Sebelum pemanggilan kelima tersebut Sularno melaporkan kasus ini ke Tim Advokasi AJI Batam.
Tim Advokasi AJI Batam langsung mendampingi pemeriksaan Sularno.
“Sandaran saya adalah Undang Undang Pers. Siapa pun yang keberatan bisa menggunakan hak jawab,” ujarnya. Dalam pemeriksaan kelima itu, ia menandatangani berita acara penolakan untuk diperiksa.
Menurutnya, kasus semacam ini tidak boleh berlanjut, agar tidak menjadi preseden buruk bagi kebebasan pers di masa mendatang. Ia juga menyampaikan apresiasi kepada AJI yang terus memberikan dukungan moral.
AJI Kota Batam mendesak:
1. Polda Kepri menghentikan proses pidana UU ITE terhadap karya jurnalistik. Sengketa semacam ini semestinya ditangani melalui Dewan Pers.

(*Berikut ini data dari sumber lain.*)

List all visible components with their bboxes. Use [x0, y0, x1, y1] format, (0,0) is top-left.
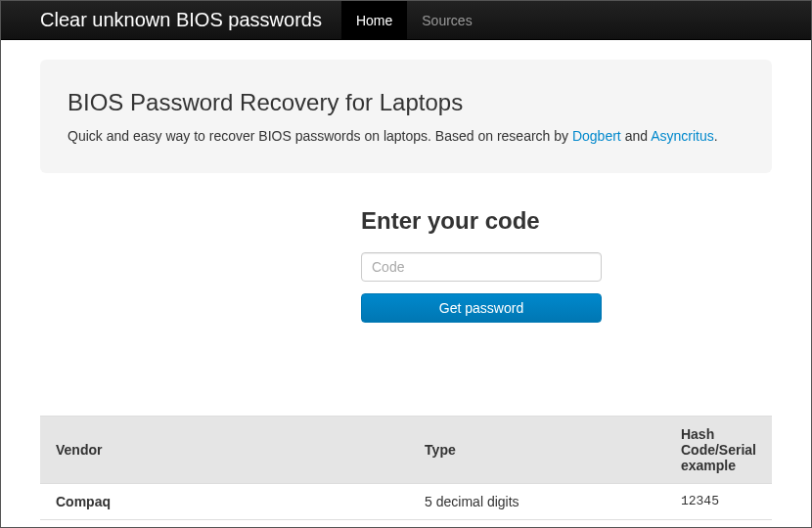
- cell-type: serial number: [409, 520, 665, 529]
- hero-text-mid: and: [621, 128, 651, 144]
- hero-unit: BIOS Password Recovery for Laptops Quick…: [40, 60, 772, 173]
- link-dogbert[interactable]: Dogbert: [572, 128, 621, 144]
- page-title: BIOS Password Recovery for Laptops: [68, 89, 744, 116]
- table-header-row: Vendor Type Hash Code/Serial example: [40, 417, 772, 484]
- cell-type: 5 decimal digits: [409, 484, 665, 520]
- main-container: BIOS Password Recovery for Laptops Quick…: [1, 60, 811, 528]
- th-example: Hash Code/Serial example: [665, 417, 772, 484]
- navbar: Clear unknown BIOS passwords Home Source…: [1, 1, 811, 40]
- cell-example: 1234567-595B 1234567-D35B: [665, 520, 772, 529]
- brand-title[interactable]: Clear unknown BIOS passwords: [40, 9, 322, 31]
- code-form: Enter your code Get password: [361, 207, 602, 323]
- hero-text-suffix: .: [714, 128, 718, 144]
- th-type: Type: [409, 417, 665, 484]
- cell-example: 12345: [665, 484, 772, 520]
- nav-sources[interactable]: Sources: [407, 1, 486, 40]
- cell-vendor: Dell: [40, 520, 409, 529]
- table-row: Compaq 5 decimal digits 12345: [40, 484, 772, 520]
- get-password-button[interactable]: Get password: [361, 293, 602, 323]
- hero-lead: Quick and easy way to recover BIOS passw…: [68, 128, 744, 144]
- vendor-table: Vendor Type Hash Code/Serial example Com…: [40, 416, 772, 528]
- form-heading: Enter your code: [361, 207, 602, 235]
- nav-home[interactable]: Home: [341, 1, 407, 40]
- cell-vendor: Compaq: [40, 484, 409, 520]
- code-input[interactable]: [361, 252, 602, 282]
- hero-text-prefix: Quick and easy way to recover BIOS passw…: [68, 128, 572, 144]
- th-vendor: Vendor: [40, 417, 409, 484]
- table-row: Dell serial number 1234567-595B 1234567-…: [40, 520, 772, 529]
- link-asyncritus[interactable]: Asyncritus: [651, 128, 714, 144]
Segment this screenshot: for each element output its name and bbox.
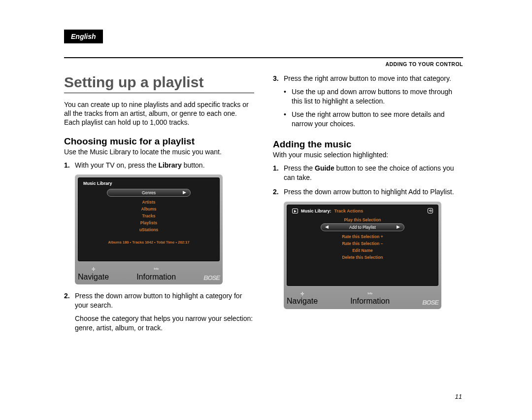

2. Seluruh pihak perlu memahami bahwa narasumber jurnalistik tidak bisa dikenai pidana. Jika ada keberatan atas pernyataannya, penyelesaiannya dilakukan melalui mekanisme sengketa pers seperti hak jawab atau koreksi.
3. Penyelesaian terhadap sengketa ini seharusnya mengacu pada UU Pers nomor 40 Tahun 1999. Serta perjanjian kerjasama antara Kepolisian dengan Dewan Pers di tahun 2022, mengenai perlindungan kemerdekaan pers dan penegakan hukum terhadap penyalahgunaan profesi.
4. Dewan Pers diminta aktif memberikan pemahaman kepada aparat penegak hukum bahwa penanganan terhadap karya jurnalistik yang dianggap bermasalah harus mengacu pada Undang-Undang Pers, bukan jalur pidana.
5. Perusahaan pers diimbau memberikan perlindungan kepada narasumber yang berkontribusi dalam proses jurnalistik, demi menjamin kebebasan berekspresi dan pemberitaan yang adil. (Nando)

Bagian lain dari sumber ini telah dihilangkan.